Kinsey, more specifically, is about sex: what it is, what it means, and what it does. While the film initially plays off the populace’s ignorance about sex as comedy, there’s a sadness evident in Neeson’s expression each time a student comes to him with an absurd sexual belief and a determined fury carried in his voice when he lectures on intercourse basics (with visual accompaniment) to an exasperated class. Kinsey is, at first, quite self-assured and authoritative about his ability to control the landslide of information which he gathers through one-on-one interviews, but as he discovers that what people assume is being done sexually is not at all a reflection of what is actually being done, his grip on traditional sexual mores is severed and he engages in more sexual experimentation than your typical college-aged contemporary female with the gossamer pretext of better understanding his findings.

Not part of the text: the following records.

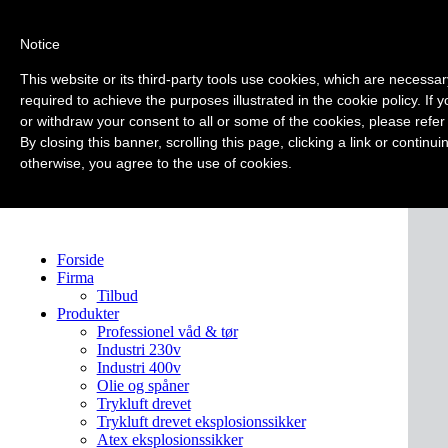
Notice
This website or its third-party tools use cookies, which are necessar
required to achieve the purposes illustrated in the cookie policy. If
or withdraw your consent to all or some of the cookies, please refer
By closing this banner, scrolling this page, clicking a link or continu
otherwise, you agree to the use of cookies.
Forside
Firma
Tilbud
Produkter
Professionel våd & tør
Industri 230v
Industri 400v
Olie og spåner
Trykluft drevet
Trykluft drevet eksplosionssikker
Atex eksplosionssikker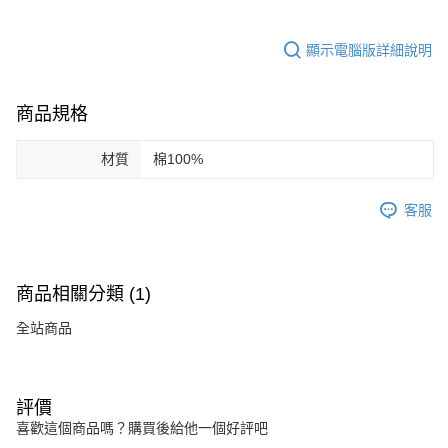
顯示電腦版詳細說明
商品規格
材質
棉100%
客服
商品相關分類 (1)
全站商品
評價
喜歡這個商品嗎？購買後給他一個好評吧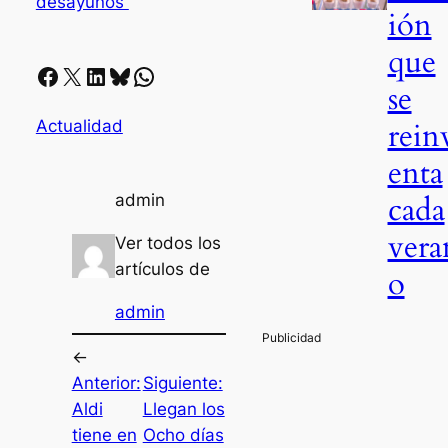
desayunos
ión
que
Facebook
X
LinkedIn
Bluesky
Whatsapp
se
rein
Actualidad
enta
cada
admin
vera
Ver todos los
artículos de
o
admin
←
Anterior:
Siguiente:
Aldi
Llegan los
tiene en
Ocho días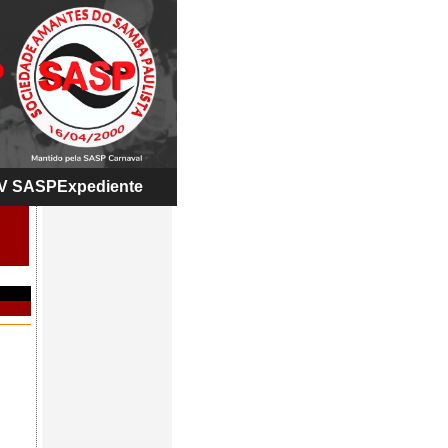
V SASP
Expediente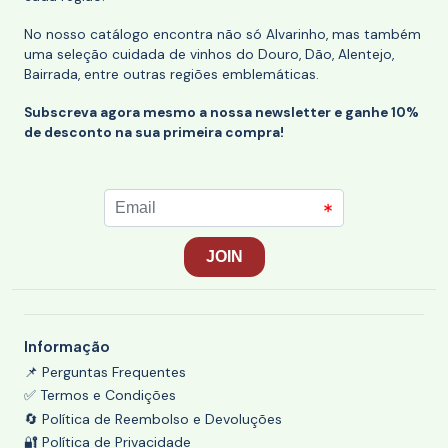
No nosso catálogo encontra não só Alvarinho, mas também
uma seleção cuidada de vinhos do Douro, Dão, Alentejo,
Bairrada, entre outras regiões emblemáticas.
Subscreva agora mesmo a nossa newsletter e ganhe 10%
de desconto na sua primeira compra!
Informação
📌 Perguntas Frequentes
✅ Termos e Condições
🔄 Política de Reembolso e Devoluções
🔐 Política de Privacidade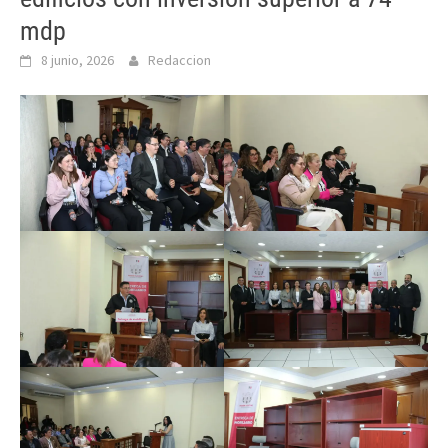
mdp
8 junio, 2026
Redaccion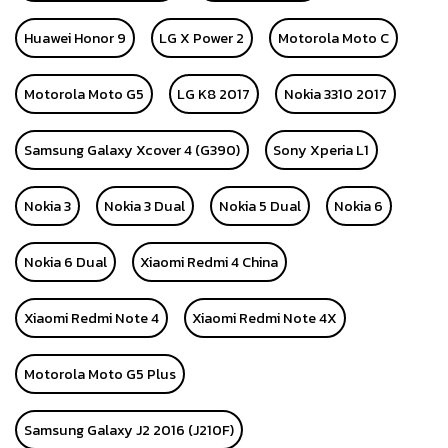
Huawei Honor 9
LG X Power 2
Motorola Moto C
Motorola Moto G5
LG K8 2017
Nokia 3310 2017
Samsung Galaxy Xcover 4 (G390)
Sony Xperia L1
Nokia 3
Nokia 3 Dual
Nokia 5 Dual
Nokia 6
Nokia 6 Dual
Xiaomi Redmi 4 China
Xiaomi Redmi Note 4
Xiaomi Redmi Note 4X
Motorola Moto G5 Plus
Samsung Galaxy J2 2016 (J210F)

The absolute inundation of Kinsey’s, his colleagues’, and his loved one’s lives with sex forms unforeseen rifts in their personal relationships and transforms them in often grotesque ways. Kinsey, ever the scientist, internalizes and attempts to distance himself from all emotion related to sex. His research partners devolve into promiscuous and foul-mouthed misanthropes; his wife is initially tortured by his infidelities in the name of science, but soon wanders down her own licentious path. Kinsey’s ultimate sexual revelation, however, one so grievously ignorable (Kinsey used the excuse that it could not be quantified) and yet so crucial, is the relationship between carnal desire and love. And though his findings on the matter are far from conclusive, they do serve as a moving resolution to his internal struggles, and perhaps should be applied by the rest of us on a more routine basis.

During a lecture toward the end of the film, as Kinsey’s book, institute, and reputation are being attacked by fundamentalists and labeled as scathingly immoral, he states that, “The forces of chastity are amassing once again.” This statement is not at all out of place right now, as we toil under a governmental regime focused on espousing “moral values” (whatever those are) and hell-bent on abolishing gay marriages and a woman’s right to an abortion, working to erase progress which Kinsey instigated. Perhaps such influence will bear the fruit of rekindled purity, and once again women will expectantly look toward their navels to witness the majesty of childbirth. Condon’s remarkable film goes to painstaking lengths to exemplify the significance of Kinsey’s work, and is very forthright in relating they joys of informed sex versus the dehumanizing nature of sexual deviancy. What is clear, though, is that America has progressed because of Kinsey’s work, and it is fascinating to observe how (almost frighteningly) far we’ve come since his day. Because of Kinsey, I am not afraid to admit that, after typing the last word of this review, I will proudly mosey on down to the stable and lovingly fellate every stinking horse in sight.